Top-1 accuracy on ImageNet drops between runs -- only difference is FFCV

nelaturuharsha opened this issue · 2 comments


Training a ResNet50 on ImageNet for a project and noticed the following issues:

  • Top-1 Accuracy drops significantly and the PyTorch DataLoader version is almost always better on the test set.
  • There is a less drastic difference in terms of training-time metrics but there is around 2% drop in accuracy per epoch in comparison.
  • There is little to no speedup due to FFCV on RTXA6000 GPU.

For some context

  • Dataset was generated using the ffcv-imagenet repository and the standard parameters of 500, 0.50, 90. I have provided the dataloader object I have created below to note if there is any issue.
  • Every other component is exactly the same for the two runs
  • In the first epoch of FFCV the time is 38 minutes per epoch, and this does no improve at all.
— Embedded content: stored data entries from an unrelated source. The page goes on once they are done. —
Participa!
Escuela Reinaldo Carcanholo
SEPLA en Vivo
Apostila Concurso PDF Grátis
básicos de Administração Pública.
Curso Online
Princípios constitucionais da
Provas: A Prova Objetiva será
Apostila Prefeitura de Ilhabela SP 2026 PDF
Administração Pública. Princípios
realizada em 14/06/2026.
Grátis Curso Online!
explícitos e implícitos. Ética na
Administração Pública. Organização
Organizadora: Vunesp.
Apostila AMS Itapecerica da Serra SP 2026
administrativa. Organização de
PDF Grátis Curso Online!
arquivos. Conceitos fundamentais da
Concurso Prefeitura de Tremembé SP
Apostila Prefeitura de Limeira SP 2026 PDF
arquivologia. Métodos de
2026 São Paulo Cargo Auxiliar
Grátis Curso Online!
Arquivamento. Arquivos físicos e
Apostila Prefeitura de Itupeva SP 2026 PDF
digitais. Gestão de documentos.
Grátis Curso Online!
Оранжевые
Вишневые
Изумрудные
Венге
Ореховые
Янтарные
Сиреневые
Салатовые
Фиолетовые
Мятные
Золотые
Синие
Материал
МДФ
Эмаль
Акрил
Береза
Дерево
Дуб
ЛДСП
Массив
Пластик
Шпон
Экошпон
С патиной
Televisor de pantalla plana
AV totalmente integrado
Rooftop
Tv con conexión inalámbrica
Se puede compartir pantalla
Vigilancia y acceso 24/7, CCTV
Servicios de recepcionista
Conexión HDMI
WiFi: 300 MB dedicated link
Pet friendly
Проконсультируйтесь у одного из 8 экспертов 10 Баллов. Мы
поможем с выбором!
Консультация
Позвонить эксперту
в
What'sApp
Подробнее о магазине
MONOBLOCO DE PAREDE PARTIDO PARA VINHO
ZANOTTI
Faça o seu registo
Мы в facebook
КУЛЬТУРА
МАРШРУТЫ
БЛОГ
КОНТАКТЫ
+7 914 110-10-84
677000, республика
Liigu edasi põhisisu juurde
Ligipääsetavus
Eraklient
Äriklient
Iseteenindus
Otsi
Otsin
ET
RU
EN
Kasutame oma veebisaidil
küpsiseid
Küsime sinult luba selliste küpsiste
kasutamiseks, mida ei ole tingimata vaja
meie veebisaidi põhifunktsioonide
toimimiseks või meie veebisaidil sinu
With a PyTorch DataLoader timing is 41 minutes per epoch, barely noticeable.
  • The training was taking place in FP32.
class FFCVImageNet:
    def __init__(self, args):
        super(FFCVImageNet, self).__init__()
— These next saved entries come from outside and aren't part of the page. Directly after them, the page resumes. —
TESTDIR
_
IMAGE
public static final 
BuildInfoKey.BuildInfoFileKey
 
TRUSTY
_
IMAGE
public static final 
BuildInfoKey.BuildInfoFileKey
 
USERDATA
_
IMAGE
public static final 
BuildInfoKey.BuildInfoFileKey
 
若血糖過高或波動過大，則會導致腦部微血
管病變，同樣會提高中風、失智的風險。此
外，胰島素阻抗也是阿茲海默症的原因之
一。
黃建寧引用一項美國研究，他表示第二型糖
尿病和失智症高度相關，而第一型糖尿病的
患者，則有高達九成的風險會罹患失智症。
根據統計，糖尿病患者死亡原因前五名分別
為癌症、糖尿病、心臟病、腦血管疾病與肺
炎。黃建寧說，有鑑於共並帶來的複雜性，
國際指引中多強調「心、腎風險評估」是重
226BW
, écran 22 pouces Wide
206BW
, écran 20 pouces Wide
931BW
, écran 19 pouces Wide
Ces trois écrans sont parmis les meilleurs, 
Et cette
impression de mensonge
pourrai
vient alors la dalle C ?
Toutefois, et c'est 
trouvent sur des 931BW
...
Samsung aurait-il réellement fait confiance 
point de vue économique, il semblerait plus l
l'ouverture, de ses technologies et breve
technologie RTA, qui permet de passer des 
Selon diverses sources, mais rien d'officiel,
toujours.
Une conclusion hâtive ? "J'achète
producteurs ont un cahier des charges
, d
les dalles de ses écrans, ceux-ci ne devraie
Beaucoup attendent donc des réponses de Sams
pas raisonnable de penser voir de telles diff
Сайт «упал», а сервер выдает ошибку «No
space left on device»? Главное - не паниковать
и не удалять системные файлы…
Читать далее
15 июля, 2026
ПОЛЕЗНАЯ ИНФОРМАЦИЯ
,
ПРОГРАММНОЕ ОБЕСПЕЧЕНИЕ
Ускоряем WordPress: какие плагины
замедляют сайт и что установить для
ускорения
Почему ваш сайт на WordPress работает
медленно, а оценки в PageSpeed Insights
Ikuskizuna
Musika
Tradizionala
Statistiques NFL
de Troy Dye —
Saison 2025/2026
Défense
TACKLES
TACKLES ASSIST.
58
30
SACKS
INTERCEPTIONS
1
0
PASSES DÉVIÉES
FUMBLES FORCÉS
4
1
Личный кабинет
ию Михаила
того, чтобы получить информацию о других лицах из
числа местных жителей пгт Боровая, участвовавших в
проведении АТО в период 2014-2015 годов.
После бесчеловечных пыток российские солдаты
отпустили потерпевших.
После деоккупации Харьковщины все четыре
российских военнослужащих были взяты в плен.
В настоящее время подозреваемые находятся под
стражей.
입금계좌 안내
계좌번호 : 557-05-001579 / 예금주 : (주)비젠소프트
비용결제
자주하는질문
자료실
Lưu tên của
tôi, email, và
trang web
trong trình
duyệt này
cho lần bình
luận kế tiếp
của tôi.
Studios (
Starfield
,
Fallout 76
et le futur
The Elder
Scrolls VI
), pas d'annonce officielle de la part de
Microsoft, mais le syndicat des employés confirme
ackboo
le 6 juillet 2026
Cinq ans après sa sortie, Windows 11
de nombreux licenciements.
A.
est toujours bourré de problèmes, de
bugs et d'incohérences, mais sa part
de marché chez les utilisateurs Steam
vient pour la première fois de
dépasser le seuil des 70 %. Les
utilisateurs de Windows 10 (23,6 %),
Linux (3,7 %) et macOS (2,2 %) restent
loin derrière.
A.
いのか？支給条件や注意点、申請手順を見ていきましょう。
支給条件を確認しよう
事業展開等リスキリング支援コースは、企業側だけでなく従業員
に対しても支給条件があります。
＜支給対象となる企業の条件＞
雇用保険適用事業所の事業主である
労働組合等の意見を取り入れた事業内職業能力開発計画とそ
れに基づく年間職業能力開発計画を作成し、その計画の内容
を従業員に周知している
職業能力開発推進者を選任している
        data_root = '../imagenet-data/'

        IMAGENET_MEAN = np.array([0.485, 0.456, 0.406]) * 255
        IMAGENET_STD = np.array([0.229, 0.224, 0.225]) * 255
        DEFAULT_CROP_RATIO = 224/256
        train_image_pipeline = [RandomResizedCropRGBImageDecoder((224, 224)),
                            ToDevice(torch.device('cuda:0'), non_blocking=True),
                            NormalizeImage(IMAGENET_MEAN, IMAGENET_STD, np.float32)]

        val_image_pipeline = [CenterCropRGBImageDecoder((256, 256), ratio=DEFAULT_CROP_RATIO),
                              ToDevice(torch.device('cuda:0'), non_blocking=True),
                              NormalizeImage(IMAGENET_MEAN, IMAGENET_STD, np.float32)]

        label_pipeline = [IntDecoder(),
                            ToDevice(torch.device('cuda:0'), non_blocking=True)]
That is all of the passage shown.